List every line in this data where the string "interactable" occurs.

━━━━━━━━━━━━━━━━

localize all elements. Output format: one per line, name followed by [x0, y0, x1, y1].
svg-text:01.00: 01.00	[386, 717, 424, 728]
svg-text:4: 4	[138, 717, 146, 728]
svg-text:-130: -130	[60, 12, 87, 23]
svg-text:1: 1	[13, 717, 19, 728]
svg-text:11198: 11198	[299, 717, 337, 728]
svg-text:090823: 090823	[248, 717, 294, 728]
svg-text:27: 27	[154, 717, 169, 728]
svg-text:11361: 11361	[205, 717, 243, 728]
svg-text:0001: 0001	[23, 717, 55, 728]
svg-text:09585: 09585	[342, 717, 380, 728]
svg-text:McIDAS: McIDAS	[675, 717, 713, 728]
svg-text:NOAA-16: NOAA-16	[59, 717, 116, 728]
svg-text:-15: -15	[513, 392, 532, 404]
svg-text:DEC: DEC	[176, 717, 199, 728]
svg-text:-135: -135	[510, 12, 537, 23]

━━━━━━━━━━━━━━━━

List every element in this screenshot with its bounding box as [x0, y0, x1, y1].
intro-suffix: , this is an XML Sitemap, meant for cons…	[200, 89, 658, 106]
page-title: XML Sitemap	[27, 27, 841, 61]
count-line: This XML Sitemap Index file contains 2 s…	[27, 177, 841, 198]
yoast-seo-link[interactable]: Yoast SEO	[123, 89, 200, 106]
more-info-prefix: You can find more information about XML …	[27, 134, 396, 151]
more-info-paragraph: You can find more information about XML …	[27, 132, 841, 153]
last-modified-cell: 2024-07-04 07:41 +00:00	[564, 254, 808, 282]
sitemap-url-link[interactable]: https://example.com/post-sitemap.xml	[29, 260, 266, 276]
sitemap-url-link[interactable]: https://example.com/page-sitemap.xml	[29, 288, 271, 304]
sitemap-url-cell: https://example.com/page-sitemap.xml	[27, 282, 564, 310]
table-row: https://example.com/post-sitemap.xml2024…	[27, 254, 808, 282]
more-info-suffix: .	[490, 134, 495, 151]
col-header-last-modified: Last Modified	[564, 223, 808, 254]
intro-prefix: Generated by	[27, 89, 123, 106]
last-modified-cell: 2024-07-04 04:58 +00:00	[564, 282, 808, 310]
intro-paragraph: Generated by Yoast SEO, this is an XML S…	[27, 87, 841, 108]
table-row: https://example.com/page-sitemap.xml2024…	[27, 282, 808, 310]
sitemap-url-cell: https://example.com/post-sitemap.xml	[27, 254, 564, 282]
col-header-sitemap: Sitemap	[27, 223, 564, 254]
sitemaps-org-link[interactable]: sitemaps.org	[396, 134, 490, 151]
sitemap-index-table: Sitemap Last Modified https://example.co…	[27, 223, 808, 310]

━━━━━━━━━━━━━━━━

▶ _RESULT_:
yoast-seo-link[interactable]: Yoast SEO	[123, 89, 200, 106]
sitemap-url-link[interactable]: https://example.com/post-sitemap.xml	[29, 260, 266, 276]
sitemap-url-link[interactable]: https://example.com/page-sitemap.xml	[29, 288, 271, 304]
sitemaps-org-link[interactable]: sitemaps.org	[396, 134, 490, 151]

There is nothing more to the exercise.